Это Змаго. Раньше был моим заместителем. Еще в бригаде. Когда мы атаковали немецкий патруль, он был тяжело ранен. И мы с Анчкой вытащили его полумертвого из-под огня, а в нас немцы стреляли. Теперь Змаго работает в конторе госпиталя. Левая нога у него больше не сгибается.
«Разворачивайся! Идем!» — он был в ярости.
Я стою перед конторой и жду. Слышу крик. Змаго орет громче начальника. Потом тишина. Из здания выходит связной.
«Товарищ, я должен завязать тебе глаза».
Он держит меня за руку и говорит, куда ступать.
«Осторожно! Здесь толстое корневище. Камень. Аккуратно, мох скользкий».
Наконец, мы останавливаемся, и он снимает повязку с глаз. Деревянный барак, госпиталь для тяжелораненых. Меня встречает Янез.
«Подожди немного, раненым как раз делают перевязку».
Обнимает меня.
«При нем держись. Завтра мы будем ампутировать ему ногу. По-другому никак. Богдана мы больше ждать не можем, хотя он сказал, что должны. Будет поздно».
Скорее бы смерть. Ничего другого не хочу. Смерть. Быстро. Без слез и прощания. Без отчаяния. Смерть. Почему она не приходит? Чего еще она ждет? Нестерпимой боли? И пусть мне кто-нибудь только скажет, что Бог на этом свете есть.
Я протянула ему руку.
«Садись», — шепчет он мне.
Сижу и все время держу его за руку. Его знобит. Он дрожит всем телом. Вытираю ему лоб и рассказываю только хорошее. Что ж поделать, если хорошего мало. Надеюсь, он не замечает, как трудно мне на него смотреть. Нога уже вся покраснела, плоть отделяется от кости. Получается ли у меня скрыть свой страх? Сильно сжимаю руку. Я теряю старые, знакомые слова и подыскиваю новые. Убедительные, нежные, ласковые, понятные только нам двоим. Такие слова, которые бы его успокоили.
Насупился.
«Побудь еще. Пожалуйста, побудь».
Из последних сил держит меня за руки.
«Останься до утра, пожалуйста».
«Не могу, мне нельзя».
Возвращается связной и опять завязывает мне глаза. Змаго меня ждет. Прощаюсь с ним взглядом. Говорить не могу. Сижу на коне, и мне все равно, какой дорогой он пойдет. Надо было настоять на своем и остаться у него на ночь? Настоять, вместе с ним ждать самого плохого. Я слишком быстро сдалась? Не знаю. Больше не выдержала.
Они бежали за мной.
«Подожди, надо поговорить!» — кричали они.
«Поверь нам!»
Я не хочу ждать. Я бегу. То и дело спотыкаюсь. Вершина холма еще так далеко. Падаю и поднимаюсь. Снова падаю. Мне больно. Бегу. Падаю. Эти, за мной, смеются. Гогочут. Враждебно. Догоняют? Снова встаю. Тяжело. Все сначала. Если бы только я умел летать. Взмыть на вершину холма. А потом бежать вниз. Но — боль. Такой боли я еще не знал. Я упал в пропасть? Этот ужасный гогот за моей спиной. Кто они? Не помню. Пропасть безопасна. Где-то там в ней лампочка. Течет вода. Течет. Память возвращается. Они. Кто же они? Меня опустили в могилу? Но в могиле должно быть темно. А здесь свет. Лицо.
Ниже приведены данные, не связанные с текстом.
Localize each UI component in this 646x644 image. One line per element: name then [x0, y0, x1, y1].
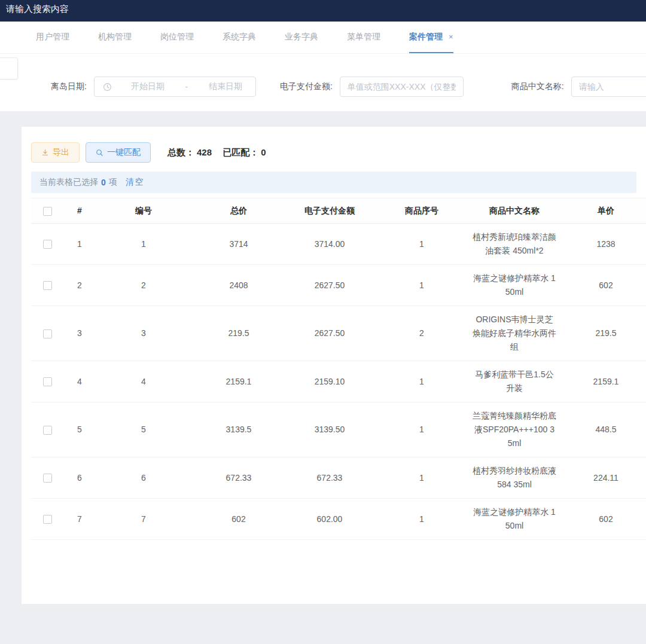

Я открываю глаза и смотрю Янезу в глаза. Он плачет?
«Мы должны были. Правда, должны были».
Отворачиваюсь и смотрю на голую стену. Какого черта они были должны? Лучше бы дали мне умереть. Но я чувствую ногу. Вот она. Шарю руками под одеялом. Я же ее чувствую. Но нащупываю только мокрые бинты. Теплые. Память. Памяти тоже нет. Ничего больше нет.
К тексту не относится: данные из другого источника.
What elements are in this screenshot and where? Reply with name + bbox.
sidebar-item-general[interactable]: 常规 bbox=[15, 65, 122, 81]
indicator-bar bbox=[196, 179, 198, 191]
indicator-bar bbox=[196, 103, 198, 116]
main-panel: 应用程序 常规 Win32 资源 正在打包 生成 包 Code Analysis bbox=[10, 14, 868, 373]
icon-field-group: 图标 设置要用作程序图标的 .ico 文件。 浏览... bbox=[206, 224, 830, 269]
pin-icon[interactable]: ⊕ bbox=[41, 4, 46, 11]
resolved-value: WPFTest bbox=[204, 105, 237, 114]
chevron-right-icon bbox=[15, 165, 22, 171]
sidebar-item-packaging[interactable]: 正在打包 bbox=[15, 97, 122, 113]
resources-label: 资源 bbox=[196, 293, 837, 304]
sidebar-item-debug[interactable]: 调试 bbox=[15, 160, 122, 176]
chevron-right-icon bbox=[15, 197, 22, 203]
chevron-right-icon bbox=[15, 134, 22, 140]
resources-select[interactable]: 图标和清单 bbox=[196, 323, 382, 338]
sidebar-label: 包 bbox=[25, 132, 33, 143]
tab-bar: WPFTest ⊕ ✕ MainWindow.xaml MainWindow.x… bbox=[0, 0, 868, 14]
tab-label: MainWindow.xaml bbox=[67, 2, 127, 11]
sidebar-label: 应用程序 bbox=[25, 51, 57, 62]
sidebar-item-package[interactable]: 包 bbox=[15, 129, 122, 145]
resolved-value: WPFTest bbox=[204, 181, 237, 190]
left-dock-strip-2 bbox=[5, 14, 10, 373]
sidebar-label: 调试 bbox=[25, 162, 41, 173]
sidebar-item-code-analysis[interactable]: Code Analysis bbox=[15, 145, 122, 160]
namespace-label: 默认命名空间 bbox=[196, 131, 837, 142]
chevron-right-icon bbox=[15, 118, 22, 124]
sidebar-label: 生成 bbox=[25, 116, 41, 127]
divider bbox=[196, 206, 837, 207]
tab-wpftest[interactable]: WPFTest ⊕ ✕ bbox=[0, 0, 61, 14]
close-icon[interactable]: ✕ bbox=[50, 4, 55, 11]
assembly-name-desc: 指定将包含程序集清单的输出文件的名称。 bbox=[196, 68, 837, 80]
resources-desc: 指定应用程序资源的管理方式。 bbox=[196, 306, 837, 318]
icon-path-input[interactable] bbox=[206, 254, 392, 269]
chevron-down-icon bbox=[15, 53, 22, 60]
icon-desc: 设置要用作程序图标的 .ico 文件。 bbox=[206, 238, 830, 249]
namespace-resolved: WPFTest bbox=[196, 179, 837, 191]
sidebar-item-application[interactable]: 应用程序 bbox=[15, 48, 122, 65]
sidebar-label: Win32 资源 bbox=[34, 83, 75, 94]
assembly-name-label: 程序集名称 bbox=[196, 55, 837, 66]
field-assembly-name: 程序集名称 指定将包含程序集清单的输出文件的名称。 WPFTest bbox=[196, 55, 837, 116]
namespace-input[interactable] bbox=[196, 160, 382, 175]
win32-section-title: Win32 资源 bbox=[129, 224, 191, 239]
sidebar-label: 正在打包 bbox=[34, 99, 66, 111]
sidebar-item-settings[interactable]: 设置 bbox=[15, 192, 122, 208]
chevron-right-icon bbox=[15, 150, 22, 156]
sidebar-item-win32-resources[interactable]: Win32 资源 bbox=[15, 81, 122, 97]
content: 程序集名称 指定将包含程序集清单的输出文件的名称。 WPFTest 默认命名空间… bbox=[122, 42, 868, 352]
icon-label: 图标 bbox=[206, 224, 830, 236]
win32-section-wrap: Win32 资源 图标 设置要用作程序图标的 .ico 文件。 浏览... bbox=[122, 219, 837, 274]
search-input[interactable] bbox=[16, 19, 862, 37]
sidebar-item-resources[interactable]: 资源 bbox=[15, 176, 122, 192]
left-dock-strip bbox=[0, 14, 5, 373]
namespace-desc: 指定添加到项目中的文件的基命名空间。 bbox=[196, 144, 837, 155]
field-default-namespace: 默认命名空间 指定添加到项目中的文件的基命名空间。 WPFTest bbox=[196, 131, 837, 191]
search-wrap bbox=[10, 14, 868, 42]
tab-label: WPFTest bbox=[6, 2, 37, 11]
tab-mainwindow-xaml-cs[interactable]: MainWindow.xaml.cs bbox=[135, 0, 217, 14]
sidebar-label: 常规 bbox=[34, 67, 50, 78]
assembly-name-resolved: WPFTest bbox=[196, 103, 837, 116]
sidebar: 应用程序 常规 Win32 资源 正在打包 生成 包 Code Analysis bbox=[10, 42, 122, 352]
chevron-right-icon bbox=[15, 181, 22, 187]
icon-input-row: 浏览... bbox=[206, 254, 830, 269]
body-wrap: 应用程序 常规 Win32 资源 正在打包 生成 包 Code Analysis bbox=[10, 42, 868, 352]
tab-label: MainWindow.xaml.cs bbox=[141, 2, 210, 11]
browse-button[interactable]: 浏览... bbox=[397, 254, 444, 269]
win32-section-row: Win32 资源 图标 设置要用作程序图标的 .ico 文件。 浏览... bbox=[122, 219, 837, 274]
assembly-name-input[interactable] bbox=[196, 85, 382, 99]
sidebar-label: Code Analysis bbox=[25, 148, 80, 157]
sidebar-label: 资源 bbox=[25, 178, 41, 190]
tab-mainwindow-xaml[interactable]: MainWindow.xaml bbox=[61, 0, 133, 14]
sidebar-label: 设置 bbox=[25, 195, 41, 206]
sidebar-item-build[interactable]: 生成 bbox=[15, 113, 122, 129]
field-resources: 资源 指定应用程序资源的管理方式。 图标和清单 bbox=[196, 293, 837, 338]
К Янезу подходит санитарка.
«Все-все наши из бригады и из штаба передают тебе привет. Они думают о тебе».
Чего попусту болтает. Все давно меня забыли. Я — уже прошлое. Я же знаю, как это бывает. Когда ты больше ни на что не годишься. Знаю. Память. Пустота.
«Никакого болеутоляющего у нас не было. И нет. Только самогон».
Память. Боль. Больше боли. Самогон и ножовка. Да какой там самогон! Ноги нет. Хочу остаться один. Один. Только сначала накачайте меня самогоном. Убирайтесь. Все. Вы все.
«Я не могу оставить тебя одного», — шепчет мне Янез.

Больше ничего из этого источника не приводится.